Le fleuve roulait dans sa force. À travers mille pays de pierres, d’herbes et d’arbres, il avait bu les sources, englouti les ruisseaux, dévoré les rivières. Les glaciers s’accumulaient pour lui dans les plis chagrins de la montagne, les sources filtraient aux cavernes, les torrents pourchassaient les granits, les grès ou les calcaires, les nuages dégorgeaient leurs éponges immenses et légères, les nappes se hâtaient sur leurs lits d’argile. Frais, écumeux et vite, lorsqu’il était dompté par les rives, il s’élargissait en lacs sur les terres plates, ou distillait des marécages ; il fourchait autour des îles ; il rugissait en cataractes et sanglotait en rapides. Plein de vie, il fécondait la vie intarissable.
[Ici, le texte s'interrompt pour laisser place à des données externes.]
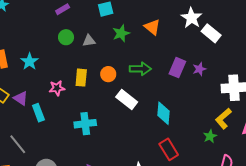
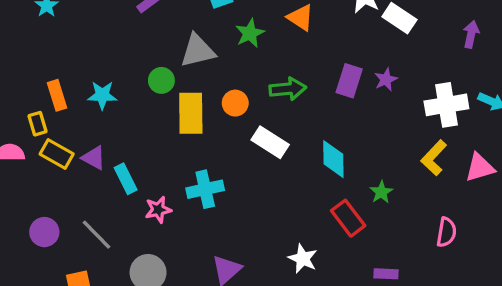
green circle: (66, 37) -> (161, 80), moved
gray triangle: (89, 41) -> (198, 51), size x1.6
cyan star: (29, 61) -> (102, 95), turned -30
yellow rectangle: (81, 78) -> (191, 113), size x1.4
pink star: (57, 88) -> (158, 210), moved
green star: (210, 136) -> (381, 192), moved

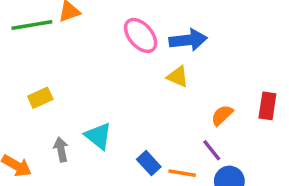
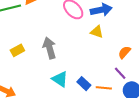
cyan triangle: (98, 136) -> (60, 79), moved
gray arrow: (61, 149) -> (50, 48), moved, size x1.5

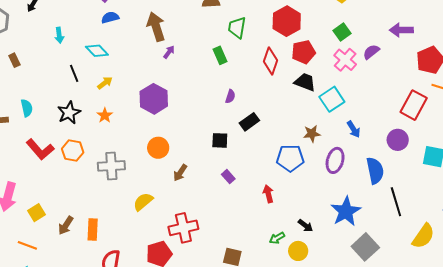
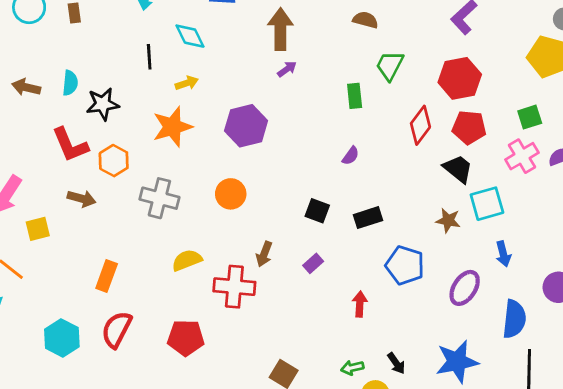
black star: (69, 113) -> (103, 104), moved
orange star: (105, 115) -> (172, 127), size x1.8
black rectangle: (249, 122) -> (368, 218), moved
brown star: (312, 134) -> (448, 220), moved
brown arrow: (180, 173) -> (264, 254), moved, turned -30
purple rectangle: (228, 177) -> (313, 263), turned 72
brown arrow: (66, 225) -> (82, 199), moved, turned -126
red cross: (183, 228) -> (234, 287), moved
Des régions tièdes aux régions fraîches, des alluvions nourries de forces myriadaires aux sols pauvres, surgissaient les peuples lourds de l’arbre : les hordes de figuiers, d’oliviers, de pins, de térébinthes, d’yeuses ; les tribus de sycomores, de platanes, de châtaigniers, d’érables, de hêtres et de chênes ; les troupeaux de noyers, d’abiès, de frênes, de bouleaux ; les files de peupliers blancs, de peupliers noirs, de peupliers grisaille, de peupliers argentés, de peupliers trembles et les clans d’aulnes, de saules blancs, de saules pourpres, de saules glauques et de saules pleureurs.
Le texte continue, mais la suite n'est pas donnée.